Bill of materials (BOM) management through product lifecycle management (PLM) systems have a bevy of benefits, such as aiding compliance or reducing the degree of scrap, but there are few benefits with more potential value than increased productivity. When companies are scrambling faster than ever to beat their competition to market, increasing productivity, even fractionally, can be the difference between being first, and being something other than first. BOM management helps increase productivity in a variety of different ways, but four areas are particularly achievable for any organization: collaboration, automation, flexibility, and hierarchy.
Collaboration: Any product development lifecycle requires collaboration and communication between various departments and key players, but even simple disagreements can have catastrophic effects down the line. Oftentimes, product design, engineering, manufacturing, and supply chain players all have different theories on how to manage the BOM—for example, maintenance BOMs are implemented within the ERP system, while design BOMs are created within the PLM. When the product’s complexity grows, so does the need to micromanage changes to both of the BOMs, or develop better integrations between various software silos, or retroactively make necessary changes—all reducing any potential to increase productivity.
BOM management, with a single, consistent BOM within the PLM, is critical to finding these productivity increases.
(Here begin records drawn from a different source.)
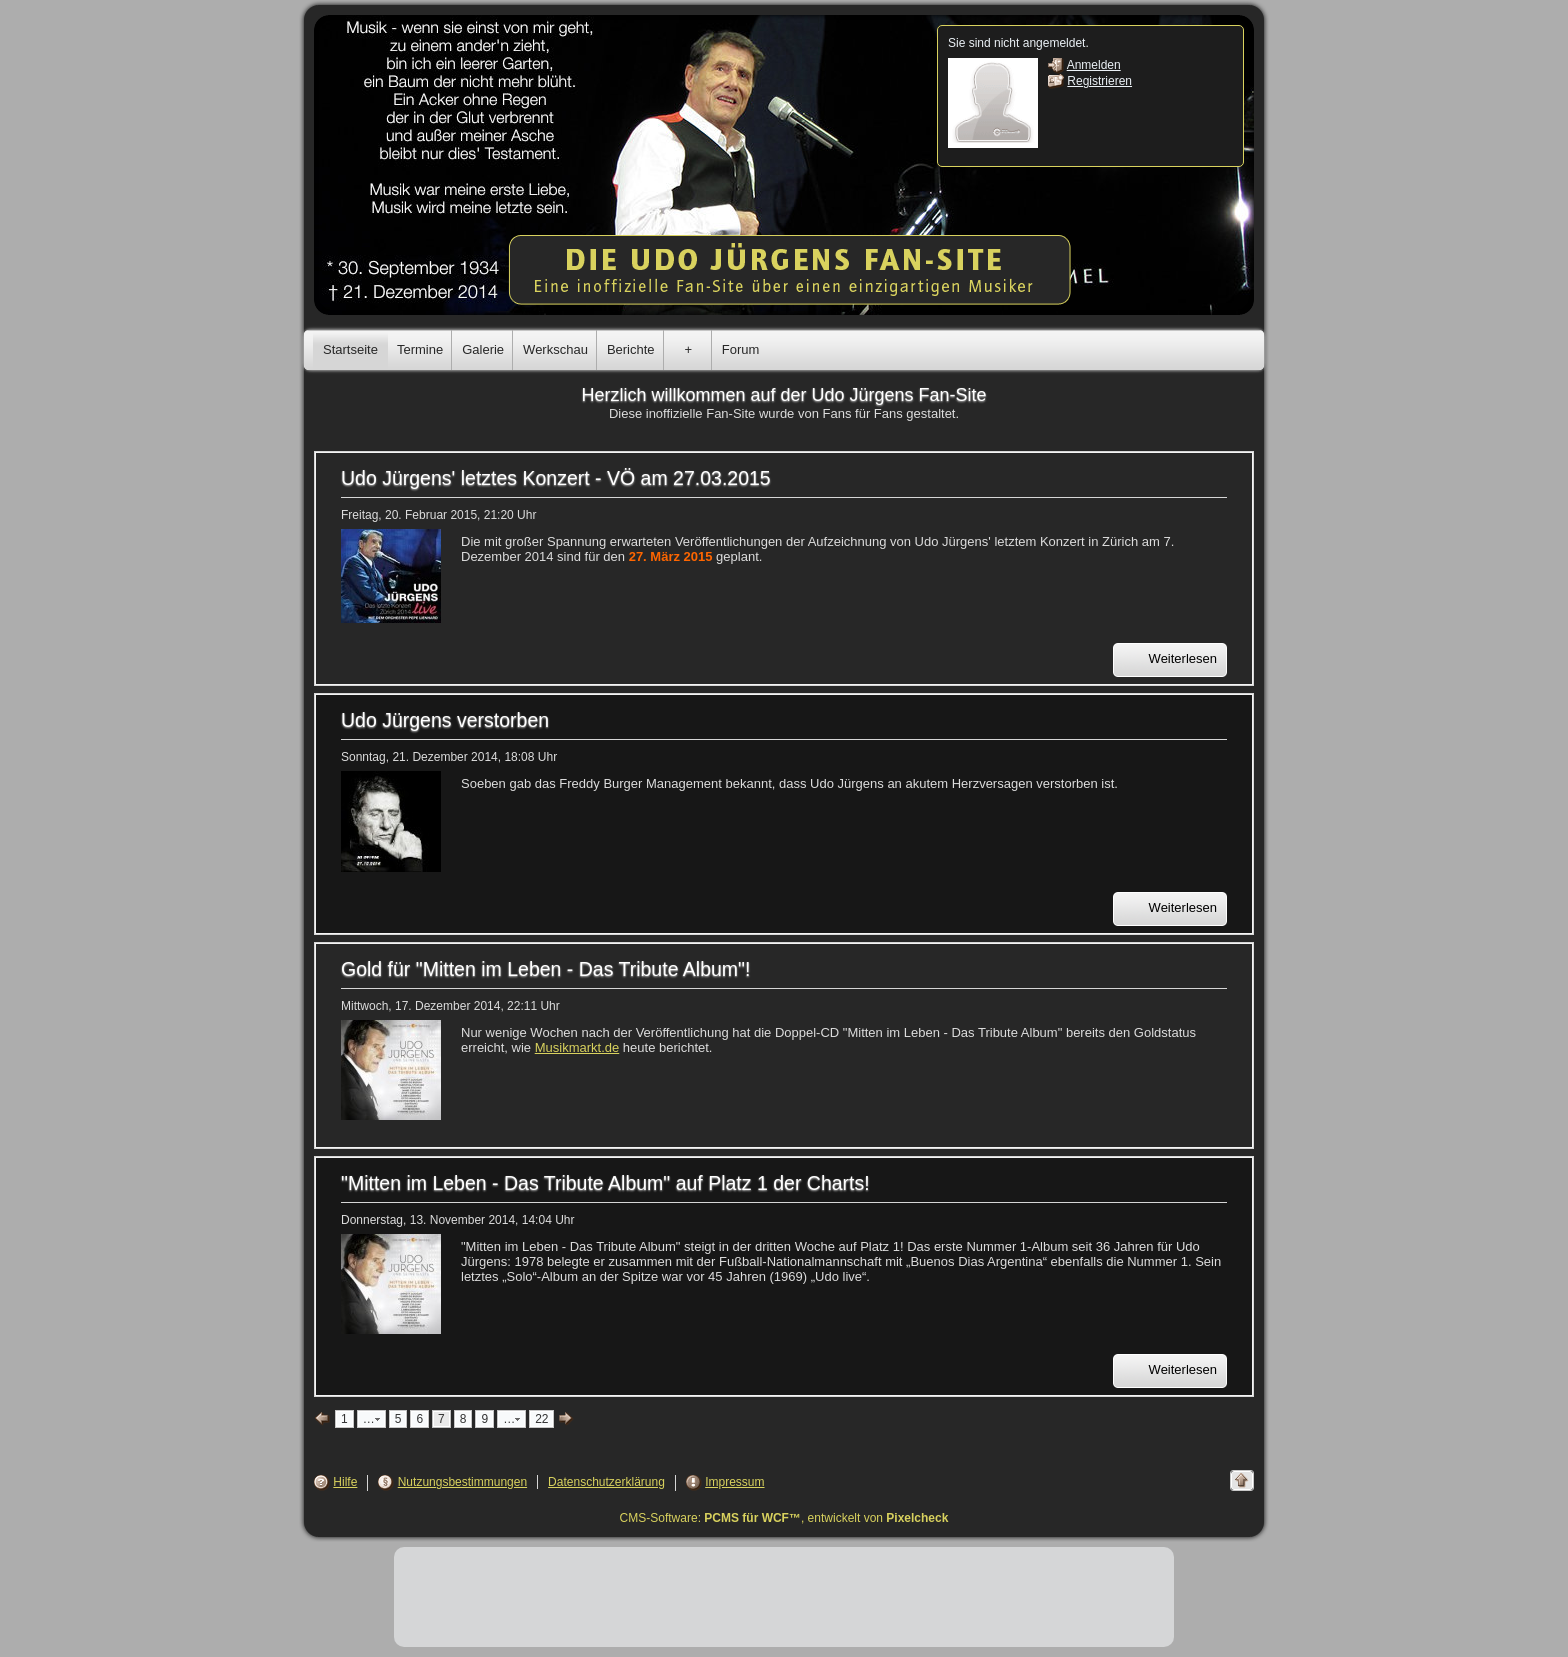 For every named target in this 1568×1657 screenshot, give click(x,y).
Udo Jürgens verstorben (445, 720)
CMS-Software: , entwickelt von (784, 1518)
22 (541, 1419)
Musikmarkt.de (577, 1047)
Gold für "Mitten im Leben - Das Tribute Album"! (545, 969)
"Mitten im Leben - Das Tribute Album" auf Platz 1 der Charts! (605, 1183)
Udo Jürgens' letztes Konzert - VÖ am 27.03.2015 (556, 478) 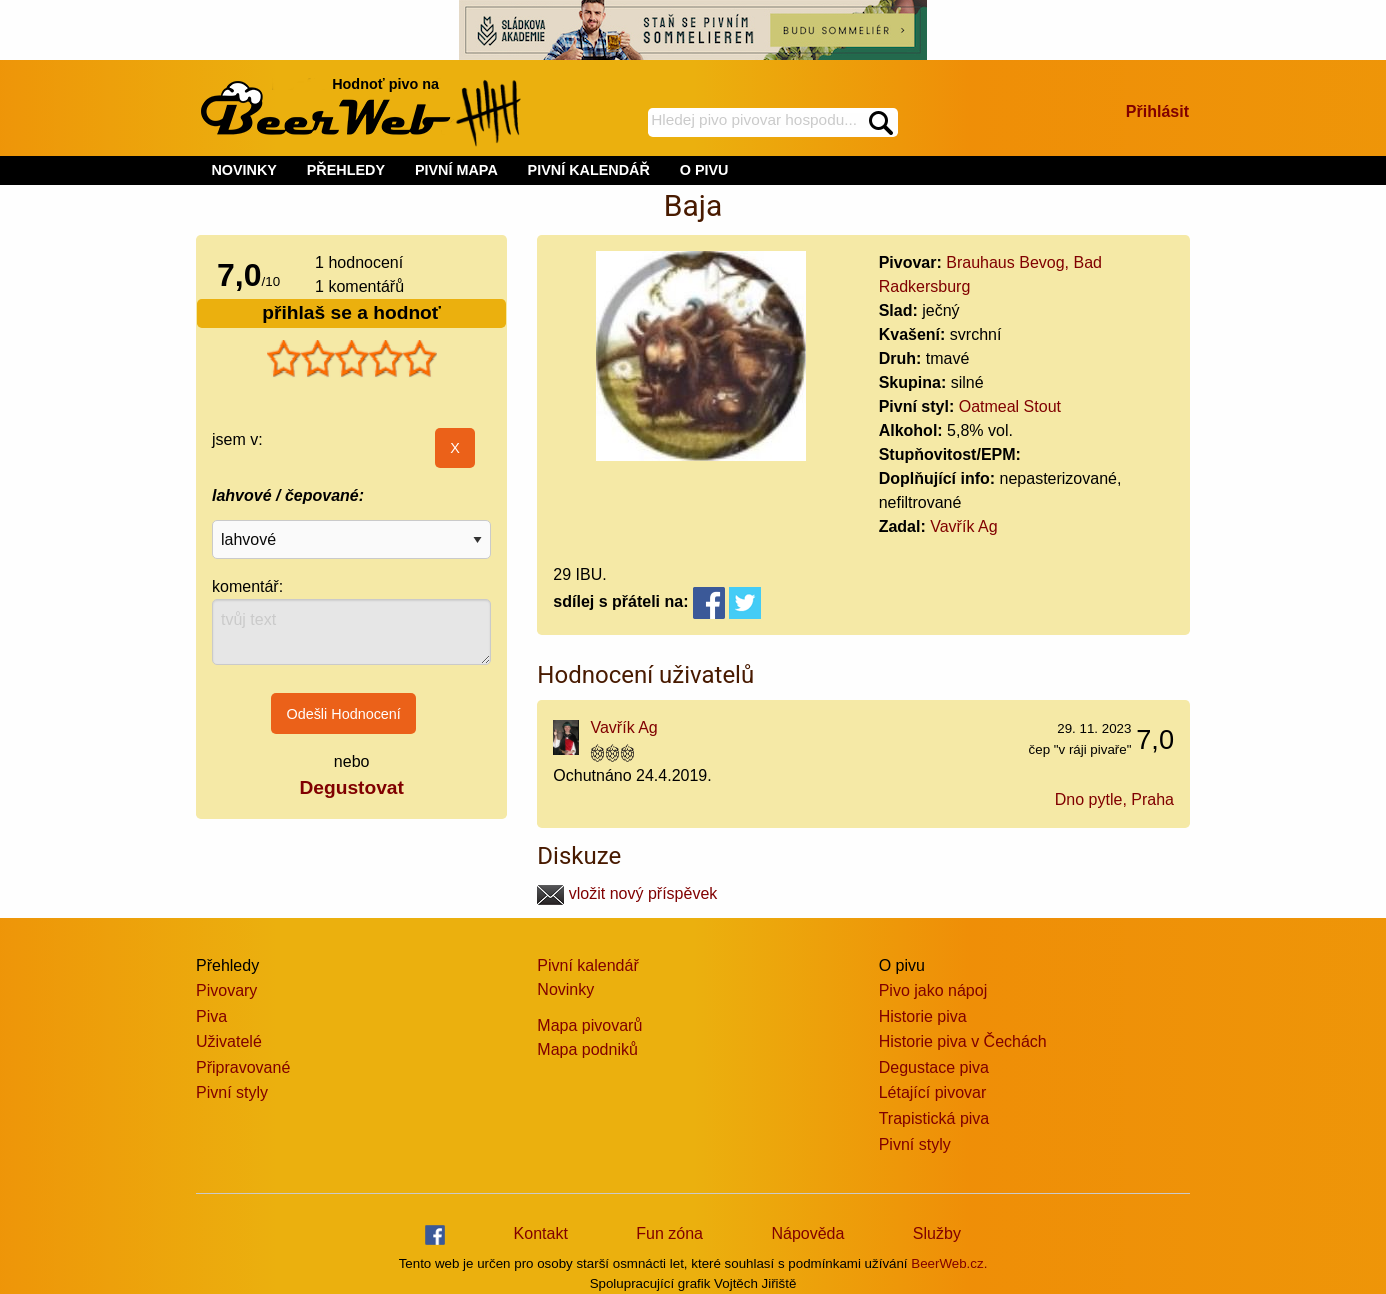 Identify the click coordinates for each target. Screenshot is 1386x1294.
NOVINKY (244, 170)
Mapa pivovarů (589, 1025)
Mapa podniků (587, 1049)
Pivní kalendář (587, 965)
Important to this process is businesses understanding that the BOM is more than a list of parts needed to build a product—the reality of today’s manufacturing means that BOMs contain information about software, manufacturing, disposal information, maintenance information, and complex electronics. By agreeing to a BOM hierarchy that works for every department that touches it, key players can more easily collaborate because they are working from common ground, and via a common language.
Automation: Micromanagement. Panicked phone calls. Confusion. Frustrated emails. These might sound familiar to companies that aren’t managing their BOM from a single point in the enterprise. If BOM management doesn’t happen automatically, small changes, even those emerging from somewhere on the supply chain, can have wide-reaching effects. For example, a vendor experiences a manufacturing delay and doesn’t have stock of a necessary part, and that information isn’t forwarded to the right people within your organization. Without that, they can’t begin to plan in advance, or make key changes to the product to accommodate a different part.
With BOM management, all changes are disseminated to all stakeholders automatically via the PLM system, meaning there’s no more checking in with various stakeholders or ensuring that they have the new information they need to move forward, or have responded as required to a change that affects their portion of the product development lifecycle.
Flexibility: Successfully managed BOMs will allow certain degrees of flexibility, which manifest in not only some previously-mentioned areas, such as negotiations between departments, but also in the capacity to respond at-will to events both inside and outside of the organization. For example, good BOM management involves the specification of acceptable part substitutions for any given part of the product. The capacity to designate alternatives means there is built-in contingencies for various market movements that are out of the organization’s control.
Organizations might find the need to rapidly increase production due to consumer demand or, if they operate within a supply chain themselves, demand from their customer. If demand dictates doubling production over the course of a few months, having those alternatives in place from the beginning, and integrated into the BOM, means upmost productivity in meeting new expectations and delivering on time. Organizations without this kind of flexibility will find themselves constantly searching for alternatives, and creating contingencies on the fly, which absorbs time that could be spent elsewhere, and leaves the organization open to additional risk in scrap and quality control.
Hierarchy: Modern-day PLM systems allow for companies to use multi-level BOMs—think nesting parts or items in order to organize multiple assemblies, not unlike folders in a computer’s file system—but whether or not to actually use them for increasing productivity depends on the type of organization, and what product development it will engage in. The BOM structure should always reflect the type of work that needs doing.
A mechanical engineer, for example, might prefer to use a multi-level BOM, so that a certain sub-assembly can be utilized in multiple product designs, which reduces the need to re-engineer similar parts. Product development that uses off-the-shelf parts, however, might necessitate a single-level BOM, with no hierarchy, thereby making the BOM a little easier to manage overall. If one deals with a contract manufacturer, it might be advantageous to use a multi-level BOM and share only that sub-assembly’s information to protect intellectual property and minimize the risk.
Some argue that deep hierarchy allows a team to be more flexible in finding alternatives to potential problems, others argue that single-level hierarchy ensures that the BOM never becomes unmanageable in its complexity. Both methods can increase productivity—businesses must figure out which organizational strategies best fit with their engineering disciplines, supply chain makeup, and overall organizational structure.
And that is true of all four of these categories of BOM management—the PLM system does not force any one methodology on the product development lifecycle. It simply enables organizations to use them if they so choose. Using PLM to enable a centralized BOM will already increase a company’s productivity, but delving into the nuances of a PLM system’s features, particularly in the beginning of the product development lifecycle, will equate to productivity gains are guaranteed to be game-changing.